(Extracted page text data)
*** Begin section ***

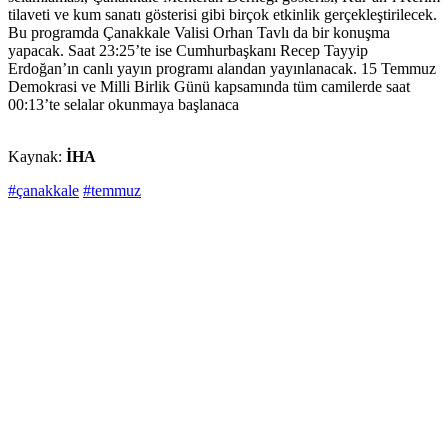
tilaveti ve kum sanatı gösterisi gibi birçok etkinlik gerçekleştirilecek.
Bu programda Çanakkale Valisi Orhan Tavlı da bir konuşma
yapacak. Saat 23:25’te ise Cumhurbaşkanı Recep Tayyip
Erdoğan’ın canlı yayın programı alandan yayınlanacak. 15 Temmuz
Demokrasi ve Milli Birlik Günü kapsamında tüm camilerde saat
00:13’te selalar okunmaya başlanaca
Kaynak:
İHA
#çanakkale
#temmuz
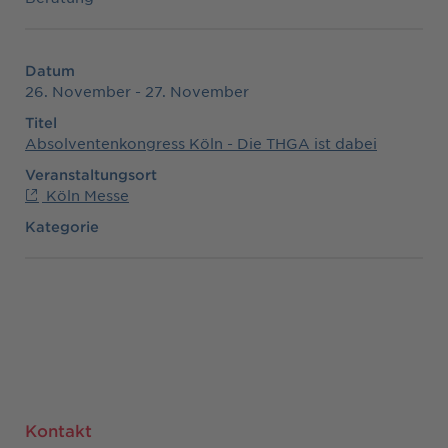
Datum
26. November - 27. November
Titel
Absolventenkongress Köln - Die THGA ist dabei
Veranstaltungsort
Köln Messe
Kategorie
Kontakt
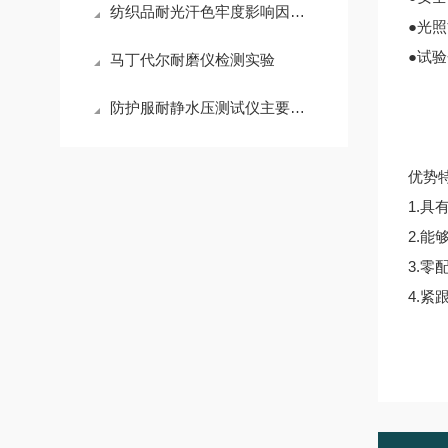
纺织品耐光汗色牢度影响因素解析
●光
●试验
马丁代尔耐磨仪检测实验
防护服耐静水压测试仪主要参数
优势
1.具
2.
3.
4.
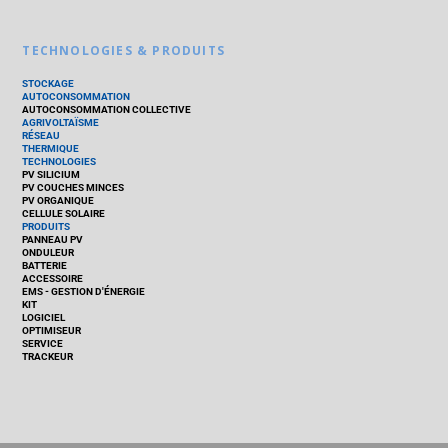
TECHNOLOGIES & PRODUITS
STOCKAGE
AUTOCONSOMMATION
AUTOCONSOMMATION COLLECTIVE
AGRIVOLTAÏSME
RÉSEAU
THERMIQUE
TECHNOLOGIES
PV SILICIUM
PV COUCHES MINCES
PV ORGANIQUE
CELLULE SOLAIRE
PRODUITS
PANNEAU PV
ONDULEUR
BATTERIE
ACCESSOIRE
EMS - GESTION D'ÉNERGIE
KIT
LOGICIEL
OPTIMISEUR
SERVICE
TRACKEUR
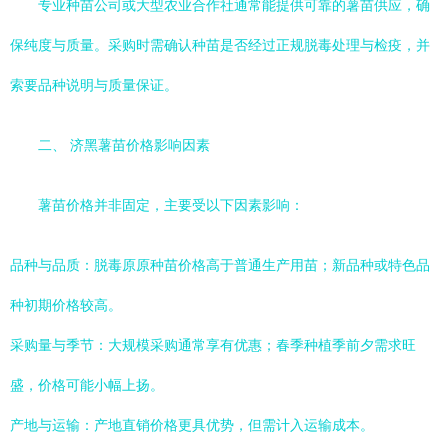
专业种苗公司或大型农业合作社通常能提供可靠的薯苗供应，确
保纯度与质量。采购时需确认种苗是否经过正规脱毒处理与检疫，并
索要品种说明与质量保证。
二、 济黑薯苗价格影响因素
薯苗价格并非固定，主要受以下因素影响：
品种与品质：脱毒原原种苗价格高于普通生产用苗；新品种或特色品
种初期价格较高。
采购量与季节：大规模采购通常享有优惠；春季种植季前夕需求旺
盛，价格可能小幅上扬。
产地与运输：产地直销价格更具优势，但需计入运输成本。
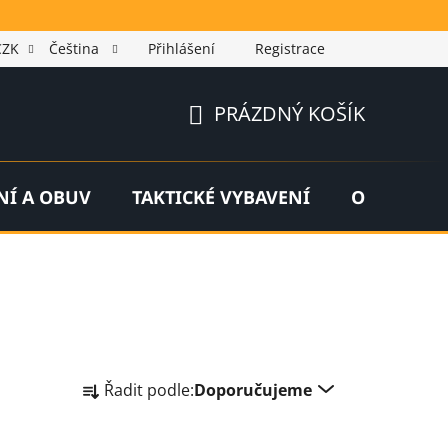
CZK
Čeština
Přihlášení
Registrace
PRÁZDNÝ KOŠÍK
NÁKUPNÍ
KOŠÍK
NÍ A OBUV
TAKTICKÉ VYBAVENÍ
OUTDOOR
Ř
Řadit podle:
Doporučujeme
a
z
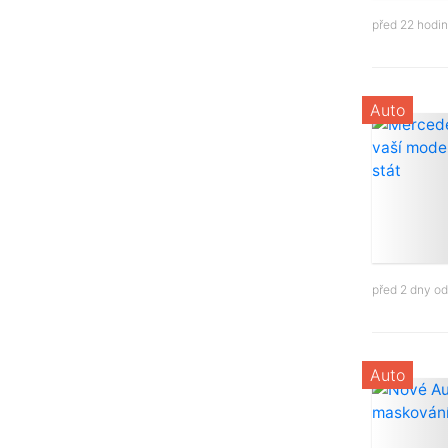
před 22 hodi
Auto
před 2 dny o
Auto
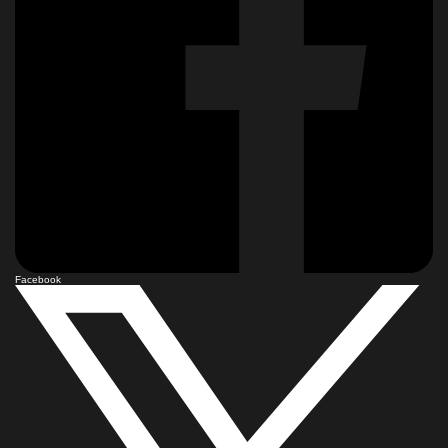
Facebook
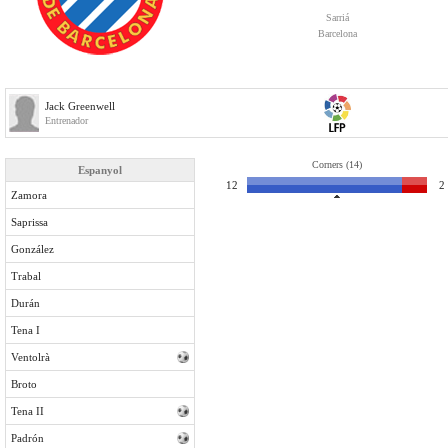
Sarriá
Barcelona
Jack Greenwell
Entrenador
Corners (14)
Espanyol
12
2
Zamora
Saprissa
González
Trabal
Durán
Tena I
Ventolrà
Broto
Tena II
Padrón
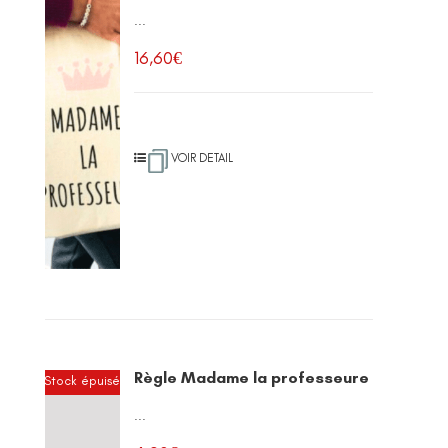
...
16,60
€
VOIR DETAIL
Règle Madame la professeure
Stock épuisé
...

*** End section ***

Action item
An exact copy of the records above is needed, free of pictures.

Result
tilaveti ve kum sanatı gösterisi gibi birçok etkinlik gerçekleştirilecek.
Bu programda Çanakkale Valisi Orhan Tavlı da bir konuşma
yapacak. Saat 23:25’te ise Cumhurbaşkanı Recep Tayyip
Erdoğan’ın canlı yayın programı alandan yayınlanacak. 15 Temmuz
Demokrasi ve Milli Birlik Günü kapsamında tüm camilerde saat
00:13’te selalar okunmaya başlanaca
Kaynak:
İHA
#çanakkale
#temmuz
Datum
26. November - 27. November
Titel
Absolventenkongress Köln - Die THGA ist dabei
Veranstaltungsort
Köln Messe
Kategorie
Kontakt
纺织品耐光汗色牢度影响因素解析
●光
●试验
马丁代尔耐磨仪检测实验
防护服耐静水压测试仪主要参数
优势
1.具
2.
3.
4.
TECHNOLOGIES & PRODUITS
STOCKAGE
AUTOCONSOMMATION
AUTOCONSOMMATION COLLECTIVE
AGRIVOLTAÏSME
RÉSEAU
THERMIQUE
TECHNOLOGIES
PV SILICIUM
PV COUCHES MINCES
PV ORGANIQUE
CELLULE SOLAIRE
PRODUITS
PANNEAU PV
ONDULEUR
BATTERIE
ACCESSOIRE
EMS - GESTION D'ÉNERGIE
KIT
LOGICIEL
OPTIMISEUR
SERVICE
TRACKEUR
专业种苗公司或大型农业合作社通常能提供可靠的薯苗供应，确
保纯度与质量。采购时需确认种苗是否经过正规脱毒处理与检疫，并
索要品种说明与质量保证。
二、 济黑薯苗价格影响因素
薯苗价格并非固定，主要受以下因素影响：
品种与品质：脱毒原原种苗价格高于普通生产用苗；新品种或特色品
种初期价格较高。
采购量与季节：大规模采购通常享有优惠；春季种植季前夕需求旺
盛，价格可能小幅上扬。
产地与运输：产地直销价格更具优势，但需计入运输成本。
CZK
Čeština
Přihlášení
Registrace
PRÁZDNÝ KOŠÍK
NÁKUPNÍ
KOŠÍK
NÍ A OBUV
TAKTICKÉ VYBAVENÍ
OUTDOOR
Ř
Řadit podle:
Doporučujeme
a
z
před 22 hodi
Auto
před 2 dny o
Auto
Facebook
Sarriá
Barcelona
Jack Greenwell
Entrenador
Corners (14)
Espanyol
12
2
Zamora
Saprissa
González
Trabal
Durán
Tena I
Ventolrà
Broto
Tena II
Padrón
...
16,60
€
VOIR DETAIL
Règle Madame la professeure
Stock épuisé
...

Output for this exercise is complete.